NORMAL, Ill. — Although women's college sports are on the rise, only 18% of high school girls surveyed say they want to be remembered as athletes, a study shows.
Illinois State University's Joel Thirer surveyed 600 high school students at 10 high schools in eight locations across the country to study the relationship between female sports and high school popularity.
Thirer said his study, done in 1984 and recently released, is the first to examine the relationship between female adolescent popularity and female athletics. It also looks at adolescent perceptions of popularity generally, the topic of two earlier studies by other researchers in 1961 and in 1976.
The survey found that female teens' participation in sports is low on the popularity-making list--in both boys' and girls' minds.
Thirer, who chairs ISU's Department of Health, Physical Education, Recreation and Dance, said he undertook the study because of the growth in women's sports at the college level. He is a former women's college basketball coach.
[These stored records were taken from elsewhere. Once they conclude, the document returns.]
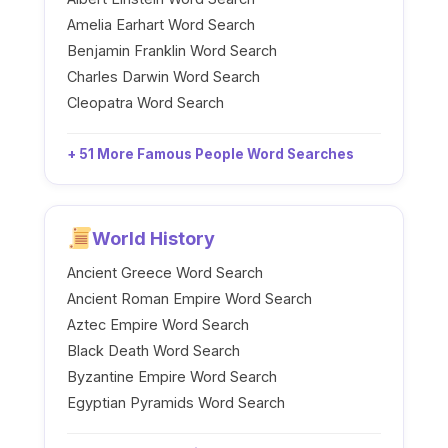
Amelia Earhart Word Search
Benjamin Franklin Word Search
Charles Darwin Word Search
Cleopatra Word Search
+ 51 More Famous People Word Searches
World History
Ancient Greece Word Search
Ancient Roman Empire Word Search
Aztec Empire Word Search
Black Death Word Search
Byzantine Empire Word Search
Egyptian Pyramids Word Search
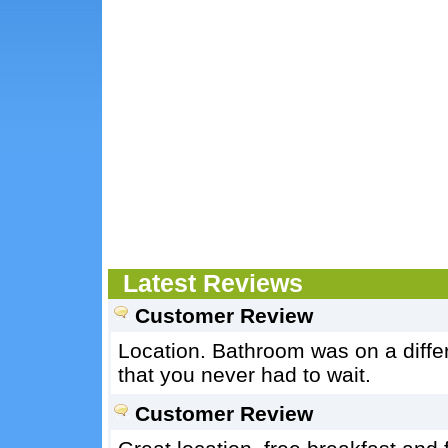
Latest Reviews
Customer Review
Location. Bathroom was on a differe
that you never had to wait.
Customer Review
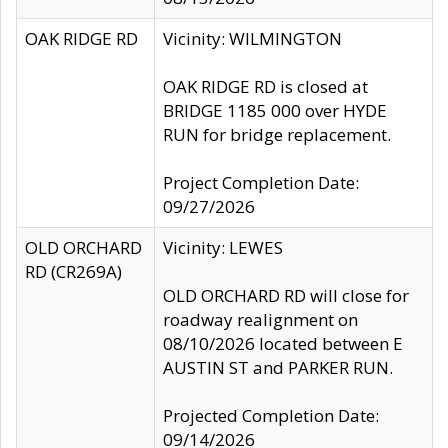
OAK RIDGE RD
Vicinity: WILMINGTON
OAK RIDGE RD is closed at
BRIDGE 1185 000 over HYDE
RUN for bridge replacement.
Project Completion Date:
09/27/2026
OLD ORCHARD
Vicinity: LEWES
RD (CR269A)
OLD ORCHARD RD will close for
roadway realignment on
08/10/2026 located between E
AUSTIN ST and PARKER RUN.
Projected Completion Date:
09/14/2026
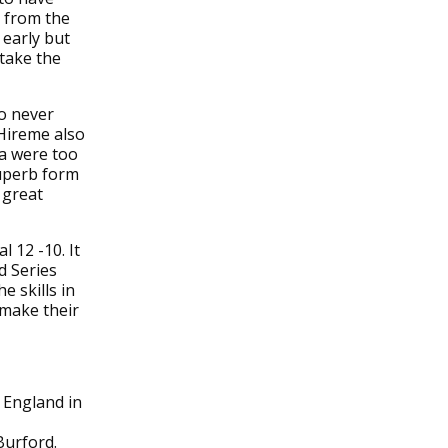
g from the
 early but
 take the
o never
Hireme also
da were too
superb form
 great
 12 -10. It
d Series
e skills in
 make their
r England in
Burford.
"Mostly, there have been stereotypes about women in sports," Thirer said in a recent interview. "We wanted to estimate if the perception of the stereotype is real."
The survey contained statements about the elements of popularity and about how the students wanted to be remembered. Students ranked the statements according to importance.
The top answer from both sexes to a question about the basis for female adolescent popularity was "being in the leading crowd."
Girls put "high grades, honor roll" second, and "coming from the right family" third in importance. Athletic ability was ranked fourth by the girls.
Boys ranked "being a leader in activities" second and "being a cheerleader" third in criteria for judging female popularity. Boys ranked "coming from the right family" and athletics fifth in importance for girls.
From a different angle, many girls--43%--said they wanted to be remembered as "brilliant students." "Most popular" was the second most desired legacy by the girls at 39%.
Only 18% of females questioned said they wanted to be remembered as "being an athletic star," placing athletics third in importance out of three categories.
Students were surveyed at high schools in Chicago; Carbondale, Ill.; Jeffersonville, Ind.; Buckner and Morganfield, Ky.; Indiana, Pa.; Worchester, N.Y.; and Seattle.